Dataset entries
**********
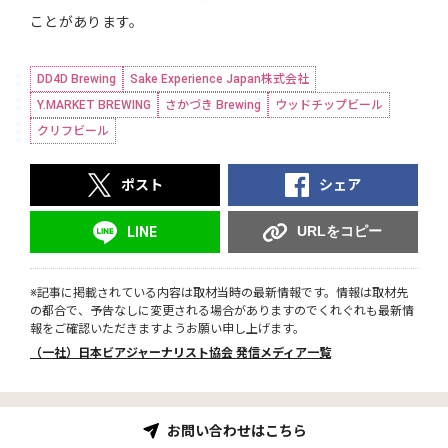
ことがあります。
DD4D Brewing
Sake Experience Japan株式会社
Y.MARKET BREWING
さかづき Brewing
ウッドチップビール
クリフビール
ポスト
シェア
URLをコピー
LINE
※記事に掲載されている内容は取材当時の最新情報です。情報は取材先
の都合で、予告なしに変更される場合がありますのでくれぐれも最新情
報をご確認いただきますようお願い申し上げます。
（一社）日本ビアジャーナリスト協会 発信メディア一覧
お問い合わせはこちら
**********
**Exercise description**
The full data, repeated exactly and stripped of its pictures, is the expected answer.

**Problem solution**
ことがあります。
DD4D Brewing
Sake Experience Japan株式会社
Y.MARKET BREWING
さかづき Brewing
ウッドチップビール
クリフビール
ポスト
シェア
URLをコピー
LINE
※記事に掲載されている内容は取材当時の最新情報です。情報は取材先
の都合で、予告なしに変更される場合がありますのでくれぐれも最新情
報をご確認いただきますようお願い申し上げます。
（一社）日本ビアジャーナリスト協会 発信メディア一覧
お問い合わせはこちら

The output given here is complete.